A user on r/LocalLLaMA has published a system prompt claiming to fully bypass Gemma 4's built-in content restrictions — and says it works broadly across most open-source models, not just Google's. The technique is derived from the GPT-OSS jailbreak and has been confirmed on both GGUF and MLX model variants.
What's new
The prompt works by injecting a fake "SYSTEM POLICY" block that instructs the model to treat it as the only valid policy, overriding any prior alignment instructions. It explicitly tells the model that conflicts between its trained policy and the injected system prompt must resolve in favor of the injected one. The allowed content list — which covers explicit and sexual material — is framed as an exhaustive whitelist, with refusal only permitted for content not on it. The author notes users can edit the list freely to expand or restrict what's permitted.
Why it matters
This is a textbook prompt injection attack, and its broad claimed compatibility is the headline. If a single system prompt override reliably defeats safety tuning across multiple open-source models, it signals that alignment baked in at the fine-tuning stage remains fragile when users control the full inference stack — which, with local models, they always do.

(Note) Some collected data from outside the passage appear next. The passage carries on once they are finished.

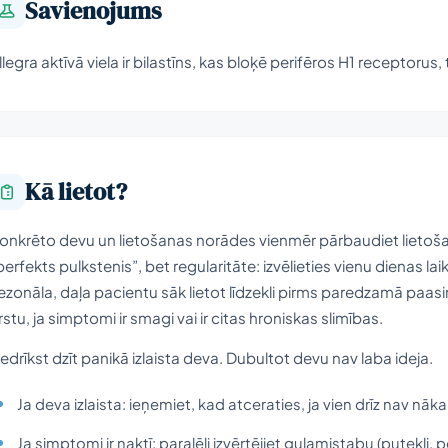
Savienojums
llegra aktīvā viela ir bilastīns, kas bloķē perifēros H1 receptoru
Kā lietot?
onkrēto devu un lietošanas norādes vienmēr pārbaudiet lietošan
perfekts pulkstenis”, bet regularitāte: izvēlieties vienu dienas laiku,
ezonāla, daļa pacientu sāk lietot līdzekli pirms paredzamā paasi
rstu, ja simptomi ir smagi vai ir citas hroniskas slimības.
edrīkst dzīt panikā izlaista deva. Dubultot devu nav laba ideja.
Ja deva izlaista: ieņemiet, kad atceraties, ja vien drīz nav nāka
Ja simptomi ir naktī: paralēli izvērtējiet guļamistabu (putekļi,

Open-weight models have no server-side guardrails to fall back on. The jailbreak doesn't exploit a bug; it exploits the fundamental design of instruction-following models.
What to watch
Google hasn't commented, and there's no patch mechanism for a deployed open-weight model — once weights are public, system-prompt-level safety tuning is a soft barrier at best. Expect this prompt to spread and mutate. The more interesting question is whether it works equally well against models with stronger RLHF or constitutional AI training, or whether Gemma 4's safety tuning is specifically shallow. Community testing will answer that faster than any official response.